The Academy includes 4 programs student are able to be certified in.

==VSAT==
The Agriscience Academy, or Ag for short, encourages students to play a role in society that deals with agriculture such as livestock and horticulture. In the Animal Science and Services program, students handle livestock such as cattle, in order to better understand the meat industry as well as the veterinary field of large animals. Animals include pigs, sheep, steers and breeding cattle. Students also attend local fairs like the Miami-Dade County Fair and the State Fair in Tampa. In order for this to be possible, the students have to join FFA or Future Farmers of America. FFA allows students to learn leadership skills and parliament procedures. Tractor driving and Speech are also part of the FFA.

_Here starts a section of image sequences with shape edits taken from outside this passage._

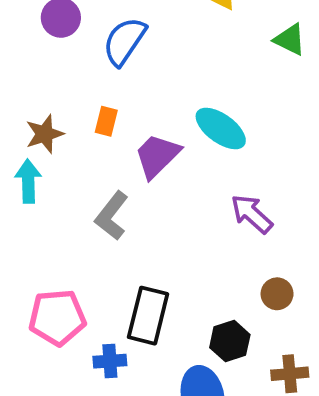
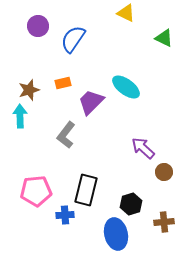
orange rectangle: (106, 121) -> (63, 83), turned 63
purple arrow: (252, 214) -> (143, 148), moved
brown circle: (277, 294) -> (164, 172), moved

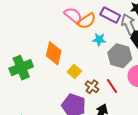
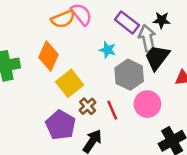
orange semicircle: (86, 21) -> (63, 19), moved
yellow square: (74, 71) -> (70, 83), size x1.5

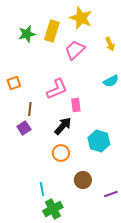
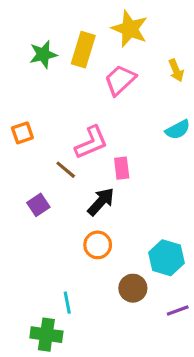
brown line: (30, 109) -> (66, 170), moved, turned -56
cyan hexagon: (99, 141) -> (166, 258), moved
green cross: (53, 209) -> (46, 335), moved, turned 36

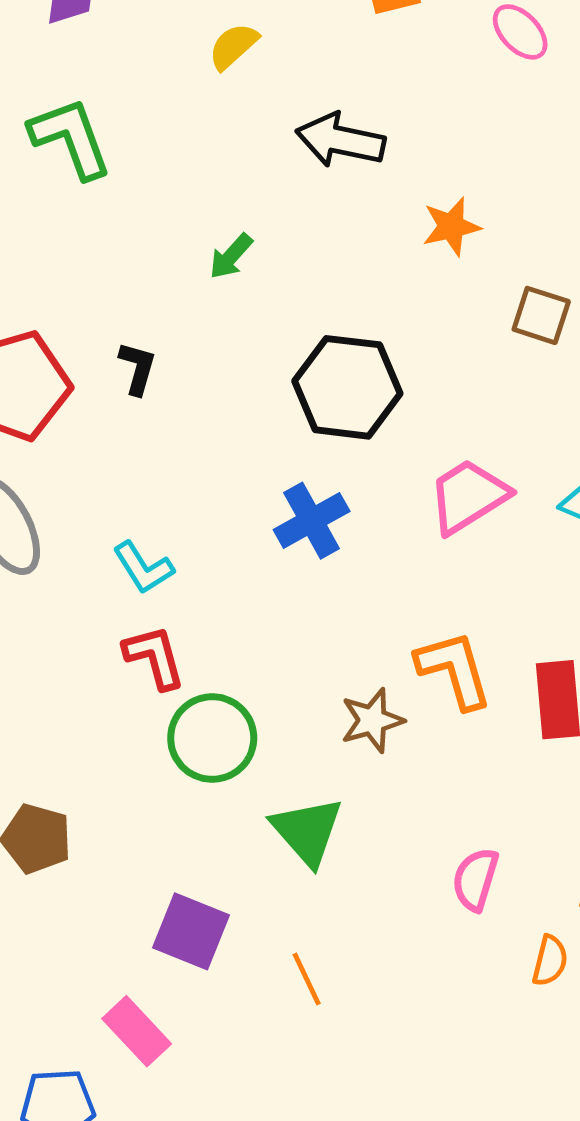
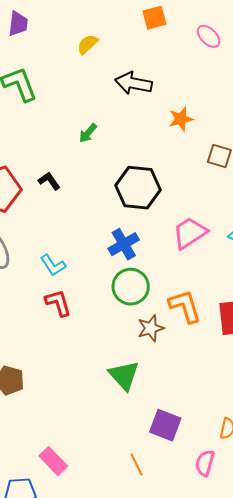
black L-shape: (138, 368) -> (49, 181), turned -50
green circle: (212, 738) -> (131, 287), moved
pink semicircle: (475, 879) -> (205, 463), moved
purple square: (191, 931) -> (165, 425), moved
orange line: (307, 979) -> (136, 465), moved

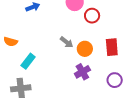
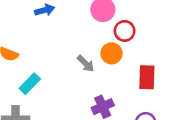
orange circle: (85, 49) -> (112, 53), moved

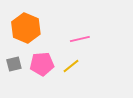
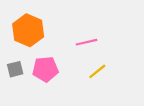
yellow line: (71, 66) -> (97, 71), moved

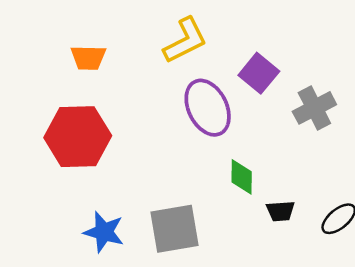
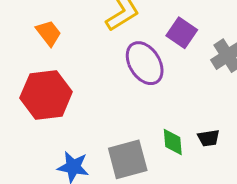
orange trapezoid: (88, 58) -> (49, 33), turned -124
green diamond: (242, 177) -> (173, 142), moved

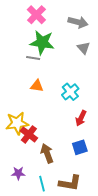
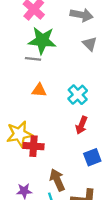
red arrow: (81, 118) -> (81, 125), moved
red cross: (29, 134) -> (34, 146), turned -30
brown arrow: (47, 153) -> (57, 180), moved

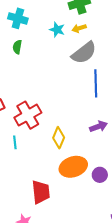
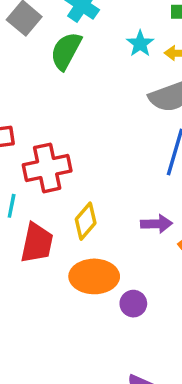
green semicircle: (17, 47) -> (66, 51), size x1.6
red trapezoid: (41, 192) -> (37, 243), moved

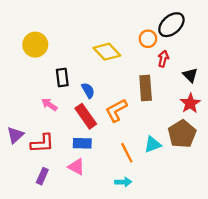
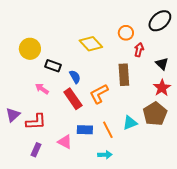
black ellipse: (171, 25) -> (160, 21), moved
yellow circle: (35, 45) -> (30, 49), moved
black rectangle: (62, 77) -> (53, 66), turned -63
blue rectangle: (82, 143) -> (85, 130), moved

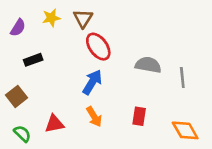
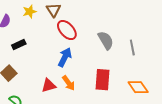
gray semicircle: (148, 65) -> (106, 40), turned 54
red rectangle: (139, 116) -> (102, 80), size x1.5
red triangle: (54, 124) -> (49, 85), moved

The academy also offers a veterinary assisting course, in which students raise poultry, goats, rabbits, and guinea pigs. Unlike the animal science animals, these animals are not sold for market, so the students that buy animals can keep them if they choose after the fair. The students compete every year at the Miami-Dade Fair in showmanship, breed i.d., fitting and grooming, and shows (where the animal may place, or get special awards like best of breed and best in show).

== CJ ==
The Academy of Public Service is divided into two different divisions, Criminal Justice and Teachers Assistants. Both academic programs are joined in yearly competitions against other Florida high schools within the Florida Public Service Association (FPSA). Currently Eric G. Clayton oversees the Criminal Justice Program for the high school students and helps advance their fields in the Criminal Justice program. The Criminal Justice Program offers many opportunities for high school seniors, from internships with the Miami-Dade Correctional Facility to becoming a City of Miami or a City of North Miami Beach police explorer. Many CJ students are enrolled at Miami-Dade College North as dual enrollment students wherein they receive their Associate of Arts in General Studies before they graduate high school. Beginning the fall of school year 2022, the CJ Academy will be offering certification within the state of Florida as a 911 Telecommunicator.

== AOIT ==
The Academy of Information Technology (AOIT) is for students who wish to enter the job field with knowledge of current technology. Students learn basic skills necessary to qualify for entry-level positions in the job market. Eventually, they move to advanced programs such as the Adobe and Microsoft Suite. At the end of their freshman year, the students may choose to pursue a program of study in digital design, entrepreneurship, or web design.

==ACAD==
The Academy of Civil Engineering and Architectural Design. An upcoming academy that's open for enrollment for incoming freshmen students.